We created 90 test scenarios, consisting of nine groups whose number of pedestrians ranged from 10,000 to 90,000 in 10,000 increments, which is not included in the training data. Table 5 shows the result of applying the guidances to the test scenarios. Figure 5 shows the breakdown of the average travel time by the number of pedestrians. Both Table 5 and Fig. 5 are evaluated as a ratio of open. Although the average travel time of fix resembled that of rule, its effect was less effective than greedy. Note that the greedy and fix methods need iterative evaluations (\(39 \times 25 = 975\) times of simulations) for the target scenario. These results required about 25 min to execute 39 parallel simulations 25 times.

Although time/open was the best RL results in Table 5, it is problematic due to privacy issues. speed also gives good results when I is large; its performance is poor when I is small (Fig. 5). This method increases the moving speed by increasing users of the detours, which may cause extra travel time. Therefore, our proposed edge/open yields the best result as the RL reward. The time required for the method to make a decision was about 5 ms each time, which was much smaller than greedy (25 min), and satisfies the demand for real-time use.

Fig. 6.
figure 6

\(I = 80000\). Average travel times of open and edge/open were 2481.0 and 1658.3 [s], respectively. Dot colors represent pedestrian speeds: blue is fast and red is slow. Red lines in front of gates are pedestrian lines for entry. (Color figure online)

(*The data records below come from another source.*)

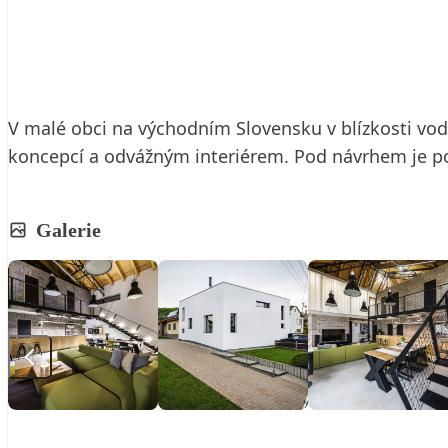
10. 9. 2021
4 min. čtení
V malé obci na východním Slovensku v blízkosti vo
koncepcí a odvážným interiérem. Pod návrhem je po
Galerie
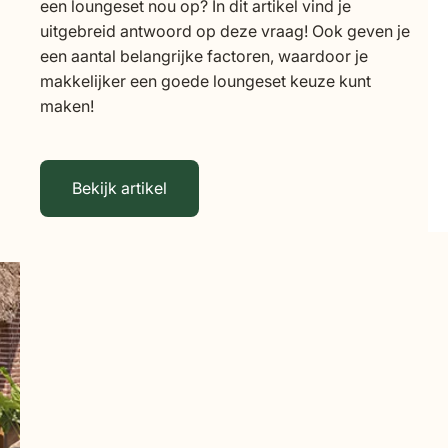
een loungeset nou op? In dit artikel vind je
uitgebreid antwoord op deze vraag! Ook geven je
een aantal belangrijke factoren, waardoor je
makkelijker een goede loungeset keuze kunt
maken!
Bekijk artikel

In Figs. 4 and  5, we can compare the solid line (with /open) and dashed lines (without /open) of the same color. These results show that normalization with /open is effective. Figure 6 shows road conditions in the same simulations of edge/open and open. 40 min after the start, the pedestrians did not select gate D in open, but edge/open guides them to it by closing other gates. At 80 min, edge/open has lines at five gates with better balance than open. At 120 min, although open has a long line at gate A, most pedestrians of edge/open have already entered the stadium.